Problem to work on –
Retyping the records exactly, down to the last line, is the whole job.

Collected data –

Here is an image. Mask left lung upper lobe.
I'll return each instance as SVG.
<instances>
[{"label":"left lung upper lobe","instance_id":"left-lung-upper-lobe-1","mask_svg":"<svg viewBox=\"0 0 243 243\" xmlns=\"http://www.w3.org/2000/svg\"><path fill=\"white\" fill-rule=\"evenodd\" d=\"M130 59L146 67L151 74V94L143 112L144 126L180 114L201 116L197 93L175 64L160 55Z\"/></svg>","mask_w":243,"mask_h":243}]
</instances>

Response –
Here is an image. Mask left lung upper lobe.
I'll return each instance as SVG.
<instances>
[{"label":"left lung upper lobe","instance_id":"left-lung-upper-lobe-1","mask_svg":"<svg viewBox=\"0 0 243 243\" xmlns=\"http://www.w3.org/2000/svg\"><path fill=\"white\" fill-rule=\"evenodd\" d=\"M130 59L146 67L151 74V94L143 112L144 126L180 114L201 116L197 93L175 64L160 55Z\"/></svg>","mask_w":243,"mask_h":243}]
</instances>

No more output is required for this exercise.